In the last nine years since I joined the adult workforce, I’ve had Homer Simpson-esque list of jobs. Chambermaid (1996), computer salesgirl (1997), HTML freelance (1997), HTML author (1998), Internet Marketing Manager (1999), webhosting tech support (2000), temp admin assistant (2000), vo-tech college instructor (2001), closed captioner / transcriptionist (2001), tourguide / deckhand / bartender (2002). And finally, online media planner, 2003. And the same job, again, 2004. This is the first time I’ve ever worked in a straight line, using actual past jobs to move forward on a path to some semblance of a career.

And, based on that idea, I’ve made up my mind to accept the offer from iMedia tomorrow. Which means that, as soon as I do, I’m going to hand in a resignation letter to the key people at Tribal. I’d like to thank the many people have helped me come to this decision – many of you have listened to me, or offered advice, or helped me analyze the situation, and I appreciate it to no end.

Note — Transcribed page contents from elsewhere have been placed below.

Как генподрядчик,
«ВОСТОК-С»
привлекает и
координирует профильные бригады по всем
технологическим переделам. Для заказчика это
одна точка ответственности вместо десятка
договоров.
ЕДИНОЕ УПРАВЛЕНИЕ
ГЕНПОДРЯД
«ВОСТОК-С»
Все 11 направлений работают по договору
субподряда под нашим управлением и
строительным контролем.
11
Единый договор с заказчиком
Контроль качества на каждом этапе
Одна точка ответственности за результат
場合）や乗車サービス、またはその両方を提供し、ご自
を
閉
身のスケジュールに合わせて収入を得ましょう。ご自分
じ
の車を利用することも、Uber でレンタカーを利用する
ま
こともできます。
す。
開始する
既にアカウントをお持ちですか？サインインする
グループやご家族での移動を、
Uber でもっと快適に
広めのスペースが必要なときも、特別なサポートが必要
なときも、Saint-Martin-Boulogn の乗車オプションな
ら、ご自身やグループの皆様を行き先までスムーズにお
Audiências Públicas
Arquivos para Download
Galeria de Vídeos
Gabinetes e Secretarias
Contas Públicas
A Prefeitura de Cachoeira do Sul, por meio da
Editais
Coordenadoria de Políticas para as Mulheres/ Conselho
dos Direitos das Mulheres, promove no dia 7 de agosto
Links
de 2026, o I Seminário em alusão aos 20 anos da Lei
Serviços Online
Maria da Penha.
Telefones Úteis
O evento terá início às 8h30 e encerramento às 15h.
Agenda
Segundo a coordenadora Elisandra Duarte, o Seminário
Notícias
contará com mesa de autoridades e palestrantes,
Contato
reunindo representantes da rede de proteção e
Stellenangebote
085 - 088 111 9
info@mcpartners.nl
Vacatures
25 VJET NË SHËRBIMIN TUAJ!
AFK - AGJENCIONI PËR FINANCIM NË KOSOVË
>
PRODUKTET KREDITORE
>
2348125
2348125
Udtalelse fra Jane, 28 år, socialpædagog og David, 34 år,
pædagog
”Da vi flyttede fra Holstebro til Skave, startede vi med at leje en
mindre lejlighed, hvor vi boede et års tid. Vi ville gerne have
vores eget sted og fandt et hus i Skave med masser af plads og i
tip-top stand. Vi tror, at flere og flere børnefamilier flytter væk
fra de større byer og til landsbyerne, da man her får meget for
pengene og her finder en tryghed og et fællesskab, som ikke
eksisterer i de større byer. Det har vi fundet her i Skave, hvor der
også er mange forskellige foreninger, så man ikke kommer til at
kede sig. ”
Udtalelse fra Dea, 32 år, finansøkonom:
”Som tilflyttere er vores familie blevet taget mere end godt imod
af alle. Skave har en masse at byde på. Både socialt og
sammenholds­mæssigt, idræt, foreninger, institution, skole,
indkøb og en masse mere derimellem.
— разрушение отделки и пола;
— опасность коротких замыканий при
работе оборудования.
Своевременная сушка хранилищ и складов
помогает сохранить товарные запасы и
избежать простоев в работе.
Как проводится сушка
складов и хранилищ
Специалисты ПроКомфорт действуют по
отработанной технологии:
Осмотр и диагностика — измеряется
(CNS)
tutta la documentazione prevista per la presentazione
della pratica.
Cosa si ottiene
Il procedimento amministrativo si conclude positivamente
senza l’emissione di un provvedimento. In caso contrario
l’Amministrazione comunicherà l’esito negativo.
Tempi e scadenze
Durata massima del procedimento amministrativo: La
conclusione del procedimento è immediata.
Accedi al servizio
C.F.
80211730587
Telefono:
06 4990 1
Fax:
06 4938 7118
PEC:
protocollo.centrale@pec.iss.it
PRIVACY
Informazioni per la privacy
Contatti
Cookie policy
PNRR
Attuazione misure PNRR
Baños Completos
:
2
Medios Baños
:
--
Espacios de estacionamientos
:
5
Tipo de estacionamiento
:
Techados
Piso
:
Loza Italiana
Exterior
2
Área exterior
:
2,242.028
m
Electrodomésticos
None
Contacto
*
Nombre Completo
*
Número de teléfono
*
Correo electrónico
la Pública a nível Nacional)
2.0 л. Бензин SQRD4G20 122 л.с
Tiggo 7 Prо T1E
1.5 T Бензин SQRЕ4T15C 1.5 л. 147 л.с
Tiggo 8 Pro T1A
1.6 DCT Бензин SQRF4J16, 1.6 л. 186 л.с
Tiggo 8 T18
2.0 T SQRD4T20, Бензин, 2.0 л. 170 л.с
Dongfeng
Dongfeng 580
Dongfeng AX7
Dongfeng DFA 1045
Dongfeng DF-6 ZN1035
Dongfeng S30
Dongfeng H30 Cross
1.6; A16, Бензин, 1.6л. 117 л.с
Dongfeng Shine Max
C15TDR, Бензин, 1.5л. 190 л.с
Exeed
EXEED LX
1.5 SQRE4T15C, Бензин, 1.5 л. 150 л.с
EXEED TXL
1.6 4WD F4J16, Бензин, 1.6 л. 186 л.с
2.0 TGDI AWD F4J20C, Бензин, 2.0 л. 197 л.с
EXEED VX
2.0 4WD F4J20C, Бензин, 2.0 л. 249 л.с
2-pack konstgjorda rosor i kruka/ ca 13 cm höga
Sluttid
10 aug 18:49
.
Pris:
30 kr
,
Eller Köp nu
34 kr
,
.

I keep replaying a part of my job interview in my mind, when the woman in charge of the L.A. office told me what she was going to do if I took the job. “Your career is here,” she said, holding her hand just above the table, “but you have good experience and a great personality. Tribal’s a great shop, but they can’t help you move forward. I think, if you come to work here, I can take you here.” And she moved her hand up six inches, to indicate that she was going to make the investment in me.

I’ve also met with the other three guys that I’d be working with. One was a West Coast VP, the other two were on the level of my current boss. I’d be junior again, low girl on the totem pole – but I’d still be higher up in the overall Media Planner Food Chain than I am right now.